Wing Commander IV: The Price of Freedom

aka: Wing Commander IV: Mekhir ha-Khofesh, Wing Commander IV: O Preço da Liberdade
Moby ID: 343

DOS version

Is it a movie or a game?

The Good
Actually, not much. The only thing that could justify paying for this game when it was released was the great amount of cinematographic content which was a way to show off your new Pentium back then. The movie sequences were pretty impressive! Some scenes were filmed depending on what you chose to say or do, and I found that nice to finally be able to control a movie character.

The Bad
The action sequences were just too plain hard for me to spend weeks trying to get a hold of them. Since there's no diversity in them, the only thing that kept me going was the tentation to see a new cut scene.

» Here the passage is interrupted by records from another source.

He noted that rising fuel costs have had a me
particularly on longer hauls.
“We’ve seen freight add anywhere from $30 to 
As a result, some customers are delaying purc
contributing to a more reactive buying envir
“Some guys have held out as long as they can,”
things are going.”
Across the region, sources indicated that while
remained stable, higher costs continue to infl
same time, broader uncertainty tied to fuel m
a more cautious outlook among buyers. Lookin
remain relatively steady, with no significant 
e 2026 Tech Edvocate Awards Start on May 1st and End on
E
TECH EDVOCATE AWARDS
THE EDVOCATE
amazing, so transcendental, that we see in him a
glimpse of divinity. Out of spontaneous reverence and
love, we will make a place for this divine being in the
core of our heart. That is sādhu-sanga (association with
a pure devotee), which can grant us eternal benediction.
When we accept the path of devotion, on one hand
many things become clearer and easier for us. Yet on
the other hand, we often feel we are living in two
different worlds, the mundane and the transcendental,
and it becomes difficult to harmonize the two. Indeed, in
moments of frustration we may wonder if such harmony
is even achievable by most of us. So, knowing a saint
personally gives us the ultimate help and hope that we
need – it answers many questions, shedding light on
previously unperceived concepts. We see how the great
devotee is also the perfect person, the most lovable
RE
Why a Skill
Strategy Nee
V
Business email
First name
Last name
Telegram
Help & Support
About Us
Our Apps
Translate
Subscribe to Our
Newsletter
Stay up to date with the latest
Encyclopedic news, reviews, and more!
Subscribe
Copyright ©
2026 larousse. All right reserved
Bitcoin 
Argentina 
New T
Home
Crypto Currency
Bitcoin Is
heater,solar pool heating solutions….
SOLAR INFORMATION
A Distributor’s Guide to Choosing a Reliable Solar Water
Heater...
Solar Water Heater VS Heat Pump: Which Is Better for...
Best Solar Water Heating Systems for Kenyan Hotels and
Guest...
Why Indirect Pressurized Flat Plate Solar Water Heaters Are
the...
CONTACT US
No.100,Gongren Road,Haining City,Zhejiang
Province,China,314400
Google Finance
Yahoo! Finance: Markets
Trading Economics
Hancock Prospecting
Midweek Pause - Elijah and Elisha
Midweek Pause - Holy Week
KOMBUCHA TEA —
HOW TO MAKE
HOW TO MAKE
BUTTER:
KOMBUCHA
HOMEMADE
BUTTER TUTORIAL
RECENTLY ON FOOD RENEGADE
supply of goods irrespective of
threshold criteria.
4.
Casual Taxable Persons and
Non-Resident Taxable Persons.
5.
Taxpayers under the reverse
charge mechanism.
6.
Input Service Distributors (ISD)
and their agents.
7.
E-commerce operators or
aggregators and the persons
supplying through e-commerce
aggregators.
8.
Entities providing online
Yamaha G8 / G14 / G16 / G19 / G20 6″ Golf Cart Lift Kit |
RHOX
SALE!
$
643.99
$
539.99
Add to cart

This game is spilled on seven - yes, seven CD-ROMs. Swapping CDs is like going back in the eighties when you had no space left on your 20 meg hard drive and had to swap floppy disks in order to play games which took increasing real estate. If I still had this game, I should try to burn it on a DVD just to get rid of these nasty memories.

The Bottom Line
Origin often surprised us with technological breakthroughs. This one pushed the term "interactive movie" even further by letting us spend more time looking at multimedia content than playing the game. I heard rumors that the game cost a whole bunch of money to create, which is clearly due to the large amount of film in it. The actors must have got as bored as much as those involved in Star Wars as it is obvious that they spent a lot of time in front of blue screens.

While this game is really something the first time you see it considering it was released in 1995, you quickly get bored and the gaming sequences aren't good enough to keep you interested.

Chris Roberts finally had its chance at directing a real WC feature movie in 1998, but you can see that creating a movie, not a game, was his trip with WC4. I can't really blame him as he brought us great games before that.